A big black hole lurks at the center of the small galaxy Henize 2-10, shown here in a combination of visible light, radio waves, and X-rays. The X-rays, shown in purple, are concentrated at the galaxy's center, near the black hole, which is about one million times as massive as the Sun. Henize 2-10 is an irregular galaxy, which means it has no definable shape. Although it is only three percent the size of the Milky Way, it is giving birth to many more stars. [NASA/CXC/Virginia/A.Reines et al/NRAO/AUI/NSF/STScI]
Black holes can lurk in the centers of even the smallest galaxies. An example is a galaxy known as Henize 2-10. It's just three percent the diameter of our own galaxy, the Milky Way. Yet astronomers recently discovered a black hole in its core that's about a quarter of the mass of the one in the heart of the Milky Way.
The discovery's greatest importance isn't the black hole itself, but what it may tell us about the birth of black holes and galaxies in the early universe.
In big galaxies like the Milky Way, there's a relationship between the mass of the black hole at the galaxy's center and the "bulge" of stars around it.

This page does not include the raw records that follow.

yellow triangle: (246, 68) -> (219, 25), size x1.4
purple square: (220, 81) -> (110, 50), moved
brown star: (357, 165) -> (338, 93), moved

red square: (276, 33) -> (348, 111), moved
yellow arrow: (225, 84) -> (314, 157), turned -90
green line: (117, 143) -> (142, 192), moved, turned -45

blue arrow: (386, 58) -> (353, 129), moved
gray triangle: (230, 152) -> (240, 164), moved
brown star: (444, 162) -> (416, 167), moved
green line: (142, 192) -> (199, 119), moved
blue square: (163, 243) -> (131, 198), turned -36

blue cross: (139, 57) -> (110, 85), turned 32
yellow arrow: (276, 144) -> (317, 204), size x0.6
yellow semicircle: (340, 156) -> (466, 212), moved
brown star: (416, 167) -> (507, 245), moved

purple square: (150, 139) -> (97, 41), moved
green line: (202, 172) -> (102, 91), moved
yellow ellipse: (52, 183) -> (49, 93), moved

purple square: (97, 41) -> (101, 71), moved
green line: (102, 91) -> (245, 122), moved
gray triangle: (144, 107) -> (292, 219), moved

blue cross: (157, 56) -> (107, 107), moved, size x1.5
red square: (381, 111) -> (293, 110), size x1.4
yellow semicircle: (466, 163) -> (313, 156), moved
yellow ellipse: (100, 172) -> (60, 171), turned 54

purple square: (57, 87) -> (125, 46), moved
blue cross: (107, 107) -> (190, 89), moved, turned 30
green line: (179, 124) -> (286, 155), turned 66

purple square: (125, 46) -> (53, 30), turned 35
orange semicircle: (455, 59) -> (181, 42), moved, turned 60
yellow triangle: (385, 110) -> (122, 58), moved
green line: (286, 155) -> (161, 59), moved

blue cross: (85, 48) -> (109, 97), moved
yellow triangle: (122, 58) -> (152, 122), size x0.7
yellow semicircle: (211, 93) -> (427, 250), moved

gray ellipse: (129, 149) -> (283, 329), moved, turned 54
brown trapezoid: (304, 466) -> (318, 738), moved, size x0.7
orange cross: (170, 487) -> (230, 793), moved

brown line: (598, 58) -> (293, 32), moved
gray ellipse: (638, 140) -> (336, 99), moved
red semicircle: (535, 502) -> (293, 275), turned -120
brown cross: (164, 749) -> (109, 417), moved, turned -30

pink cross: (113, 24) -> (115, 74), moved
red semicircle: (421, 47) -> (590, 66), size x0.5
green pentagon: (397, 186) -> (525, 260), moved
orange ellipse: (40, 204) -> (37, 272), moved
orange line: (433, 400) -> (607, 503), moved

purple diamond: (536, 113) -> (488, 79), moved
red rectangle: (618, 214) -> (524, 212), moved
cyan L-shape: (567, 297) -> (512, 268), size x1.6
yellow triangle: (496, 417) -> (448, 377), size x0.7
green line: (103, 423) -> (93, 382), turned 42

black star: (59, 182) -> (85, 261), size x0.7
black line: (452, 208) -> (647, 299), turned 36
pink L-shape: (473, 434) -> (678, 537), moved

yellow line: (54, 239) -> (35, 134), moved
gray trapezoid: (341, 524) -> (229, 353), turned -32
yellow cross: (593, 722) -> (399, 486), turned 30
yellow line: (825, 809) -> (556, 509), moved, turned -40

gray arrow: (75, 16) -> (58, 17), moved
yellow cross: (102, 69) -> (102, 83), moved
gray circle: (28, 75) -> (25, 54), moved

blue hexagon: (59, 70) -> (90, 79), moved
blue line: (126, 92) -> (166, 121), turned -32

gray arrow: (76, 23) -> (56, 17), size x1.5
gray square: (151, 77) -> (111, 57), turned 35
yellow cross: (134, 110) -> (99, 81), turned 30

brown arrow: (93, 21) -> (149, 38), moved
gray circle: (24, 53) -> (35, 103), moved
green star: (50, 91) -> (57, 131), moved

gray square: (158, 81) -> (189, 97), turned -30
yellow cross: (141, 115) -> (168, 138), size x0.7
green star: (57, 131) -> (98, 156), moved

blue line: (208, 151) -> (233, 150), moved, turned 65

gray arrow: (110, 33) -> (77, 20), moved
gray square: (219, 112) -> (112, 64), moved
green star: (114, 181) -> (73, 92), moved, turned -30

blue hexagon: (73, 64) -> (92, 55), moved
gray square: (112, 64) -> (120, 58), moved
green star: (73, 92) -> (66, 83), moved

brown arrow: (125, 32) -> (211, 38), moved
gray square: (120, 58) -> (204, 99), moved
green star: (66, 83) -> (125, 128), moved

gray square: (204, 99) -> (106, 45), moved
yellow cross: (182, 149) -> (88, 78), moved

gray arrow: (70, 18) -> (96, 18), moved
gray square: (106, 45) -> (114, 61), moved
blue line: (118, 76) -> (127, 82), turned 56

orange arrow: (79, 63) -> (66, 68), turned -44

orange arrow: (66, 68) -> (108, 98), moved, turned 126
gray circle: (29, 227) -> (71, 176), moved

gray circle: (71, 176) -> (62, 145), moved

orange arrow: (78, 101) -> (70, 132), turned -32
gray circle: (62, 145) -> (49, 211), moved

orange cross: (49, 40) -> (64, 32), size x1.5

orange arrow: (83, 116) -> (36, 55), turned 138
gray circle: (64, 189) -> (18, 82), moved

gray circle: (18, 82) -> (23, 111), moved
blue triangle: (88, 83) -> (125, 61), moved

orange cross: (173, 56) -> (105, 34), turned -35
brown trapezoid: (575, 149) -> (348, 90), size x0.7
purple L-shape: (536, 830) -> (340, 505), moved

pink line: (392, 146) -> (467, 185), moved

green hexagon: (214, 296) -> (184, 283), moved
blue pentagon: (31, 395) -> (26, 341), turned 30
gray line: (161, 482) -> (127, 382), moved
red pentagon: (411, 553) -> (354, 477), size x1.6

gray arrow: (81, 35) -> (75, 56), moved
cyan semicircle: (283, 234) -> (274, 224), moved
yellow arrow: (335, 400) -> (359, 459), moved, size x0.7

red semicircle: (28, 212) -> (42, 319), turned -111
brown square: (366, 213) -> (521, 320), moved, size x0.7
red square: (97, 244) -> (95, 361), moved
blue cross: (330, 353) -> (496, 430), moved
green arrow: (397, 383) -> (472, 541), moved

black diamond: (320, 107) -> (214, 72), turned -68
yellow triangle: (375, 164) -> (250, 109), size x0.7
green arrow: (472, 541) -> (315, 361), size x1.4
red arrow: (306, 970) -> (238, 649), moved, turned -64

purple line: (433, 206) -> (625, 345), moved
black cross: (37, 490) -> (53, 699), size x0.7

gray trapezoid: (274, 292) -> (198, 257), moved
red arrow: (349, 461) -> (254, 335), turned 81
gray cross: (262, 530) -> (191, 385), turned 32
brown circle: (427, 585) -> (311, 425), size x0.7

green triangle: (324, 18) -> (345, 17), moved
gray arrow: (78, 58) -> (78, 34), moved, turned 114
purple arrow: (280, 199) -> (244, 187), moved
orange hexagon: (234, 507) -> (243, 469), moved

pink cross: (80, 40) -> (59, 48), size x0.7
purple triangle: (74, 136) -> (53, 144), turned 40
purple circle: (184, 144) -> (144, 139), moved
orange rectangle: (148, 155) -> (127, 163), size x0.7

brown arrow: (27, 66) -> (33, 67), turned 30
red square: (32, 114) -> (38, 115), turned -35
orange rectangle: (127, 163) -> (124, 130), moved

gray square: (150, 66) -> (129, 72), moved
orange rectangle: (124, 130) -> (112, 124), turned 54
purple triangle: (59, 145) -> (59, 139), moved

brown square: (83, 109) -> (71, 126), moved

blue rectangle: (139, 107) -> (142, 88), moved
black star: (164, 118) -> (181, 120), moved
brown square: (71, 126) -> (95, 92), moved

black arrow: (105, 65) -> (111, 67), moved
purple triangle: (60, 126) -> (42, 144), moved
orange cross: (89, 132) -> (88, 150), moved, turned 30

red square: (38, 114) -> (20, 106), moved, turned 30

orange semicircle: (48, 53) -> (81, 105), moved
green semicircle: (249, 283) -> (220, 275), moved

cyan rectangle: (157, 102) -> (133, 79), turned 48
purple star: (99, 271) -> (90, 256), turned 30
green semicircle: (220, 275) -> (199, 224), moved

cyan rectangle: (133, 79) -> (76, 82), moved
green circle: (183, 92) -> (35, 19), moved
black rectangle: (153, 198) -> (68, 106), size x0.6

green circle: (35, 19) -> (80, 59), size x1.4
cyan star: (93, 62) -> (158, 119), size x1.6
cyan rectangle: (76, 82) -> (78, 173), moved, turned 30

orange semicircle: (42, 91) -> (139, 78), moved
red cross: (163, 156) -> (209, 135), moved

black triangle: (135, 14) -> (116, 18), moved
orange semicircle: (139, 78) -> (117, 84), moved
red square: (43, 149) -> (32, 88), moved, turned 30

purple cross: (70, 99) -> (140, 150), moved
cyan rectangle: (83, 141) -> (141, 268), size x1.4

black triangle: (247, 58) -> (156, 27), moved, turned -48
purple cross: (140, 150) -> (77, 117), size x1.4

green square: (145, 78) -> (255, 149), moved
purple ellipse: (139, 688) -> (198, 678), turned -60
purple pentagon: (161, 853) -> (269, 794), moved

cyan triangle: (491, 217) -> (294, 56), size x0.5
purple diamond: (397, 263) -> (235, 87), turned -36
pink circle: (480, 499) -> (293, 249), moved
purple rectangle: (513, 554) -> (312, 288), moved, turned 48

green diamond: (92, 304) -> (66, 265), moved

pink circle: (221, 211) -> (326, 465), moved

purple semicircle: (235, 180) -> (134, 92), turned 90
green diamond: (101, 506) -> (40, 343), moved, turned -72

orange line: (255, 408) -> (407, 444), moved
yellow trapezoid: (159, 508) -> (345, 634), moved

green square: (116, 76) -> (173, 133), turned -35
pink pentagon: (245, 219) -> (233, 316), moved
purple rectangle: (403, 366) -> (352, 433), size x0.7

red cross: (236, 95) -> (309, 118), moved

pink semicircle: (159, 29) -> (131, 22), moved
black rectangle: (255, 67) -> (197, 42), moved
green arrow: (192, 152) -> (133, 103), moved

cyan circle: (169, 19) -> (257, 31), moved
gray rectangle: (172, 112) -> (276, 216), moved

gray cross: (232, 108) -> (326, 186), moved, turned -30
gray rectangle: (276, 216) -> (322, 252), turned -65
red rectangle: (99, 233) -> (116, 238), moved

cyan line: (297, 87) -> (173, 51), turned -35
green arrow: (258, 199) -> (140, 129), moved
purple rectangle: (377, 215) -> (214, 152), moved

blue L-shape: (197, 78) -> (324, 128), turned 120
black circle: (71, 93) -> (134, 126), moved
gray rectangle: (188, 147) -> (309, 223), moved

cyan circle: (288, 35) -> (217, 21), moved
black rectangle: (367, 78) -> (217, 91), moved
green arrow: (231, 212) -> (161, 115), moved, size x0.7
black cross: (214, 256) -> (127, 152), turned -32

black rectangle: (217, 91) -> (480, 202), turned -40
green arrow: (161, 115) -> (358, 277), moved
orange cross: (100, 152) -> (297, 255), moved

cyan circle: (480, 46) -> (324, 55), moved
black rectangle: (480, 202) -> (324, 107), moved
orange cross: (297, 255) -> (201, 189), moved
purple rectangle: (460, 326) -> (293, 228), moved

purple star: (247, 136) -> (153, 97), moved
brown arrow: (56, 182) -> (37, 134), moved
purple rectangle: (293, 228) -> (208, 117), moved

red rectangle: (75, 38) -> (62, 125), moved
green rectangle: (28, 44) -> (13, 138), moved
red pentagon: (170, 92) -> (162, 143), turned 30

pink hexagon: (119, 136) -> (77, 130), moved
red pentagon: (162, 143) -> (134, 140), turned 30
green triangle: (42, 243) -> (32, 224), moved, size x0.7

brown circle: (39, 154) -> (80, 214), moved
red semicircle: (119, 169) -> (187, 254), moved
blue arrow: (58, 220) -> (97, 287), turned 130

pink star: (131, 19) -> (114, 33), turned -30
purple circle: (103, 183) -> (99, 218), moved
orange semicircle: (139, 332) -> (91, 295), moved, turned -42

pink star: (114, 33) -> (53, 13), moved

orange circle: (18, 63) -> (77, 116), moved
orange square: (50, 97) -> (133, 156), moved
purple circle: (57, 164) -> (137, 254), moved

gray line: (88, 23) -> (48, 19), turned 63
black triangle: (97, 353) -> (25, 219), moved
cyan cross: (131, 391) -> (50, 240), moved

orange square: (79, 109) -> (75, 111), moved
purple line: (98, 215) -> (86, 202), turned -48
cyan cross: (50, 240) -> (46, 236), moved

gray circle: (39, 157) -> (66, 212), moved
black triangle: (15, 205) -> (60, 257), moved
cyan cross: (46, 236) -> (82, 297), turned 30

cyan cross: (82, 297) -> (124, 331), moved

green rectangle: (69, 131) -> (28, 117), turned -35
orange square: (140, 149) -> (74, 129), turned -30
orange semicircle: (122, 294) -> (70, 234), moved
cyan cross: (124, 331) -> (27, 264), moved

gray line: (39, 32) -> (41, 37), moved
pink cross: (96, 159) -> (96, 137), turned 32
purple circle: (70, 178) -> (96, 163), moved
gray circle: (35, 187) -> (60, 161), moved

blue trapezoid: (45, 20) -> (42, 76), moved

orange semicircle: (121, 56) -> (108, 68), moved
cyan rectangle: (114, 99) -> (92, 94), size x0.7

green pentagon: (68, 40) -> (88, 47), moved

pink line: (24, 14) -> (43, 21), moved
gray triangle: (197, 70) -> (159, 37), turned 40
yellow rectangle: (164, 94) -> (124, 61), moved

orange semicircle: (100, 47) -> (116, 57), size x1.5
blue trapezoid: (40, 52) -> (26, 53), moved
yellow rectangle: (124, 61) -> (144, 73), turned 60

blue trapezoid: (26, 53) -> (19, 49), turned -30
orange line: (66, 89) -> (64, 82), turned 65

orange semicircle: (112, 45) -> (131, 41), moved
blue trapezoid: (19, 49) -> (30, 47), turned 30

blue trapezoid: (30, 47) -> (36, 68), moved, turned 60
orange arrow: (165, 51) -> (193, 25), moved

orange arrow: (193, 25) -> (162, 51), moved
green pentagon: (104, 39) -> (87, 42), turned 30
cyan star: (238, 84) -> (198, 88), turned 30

That suggests that the black holes and the surrounding galaxies were born together.
In fact, black holes may help control the growth of their home galaxies. The idea is that a black hole first pulls gas and dust toward the galaxy's center, helping give birth to stars. The black hole then eats some of the stars, producing radiation that blows away the material needed to give birth to more stars.
The relationship doesn't hold in Henize 2-10, or in a few other tiny galaxies that have black holes. These galaxies are a lot like the earliest galaxies, which clumped together to form the big galaxies we see today. They're small puffs of stars, with no regular shape and no bulge of stars in the middle.
And that suggests that perhaps the black holes came first, with the galaxies building up around them later on.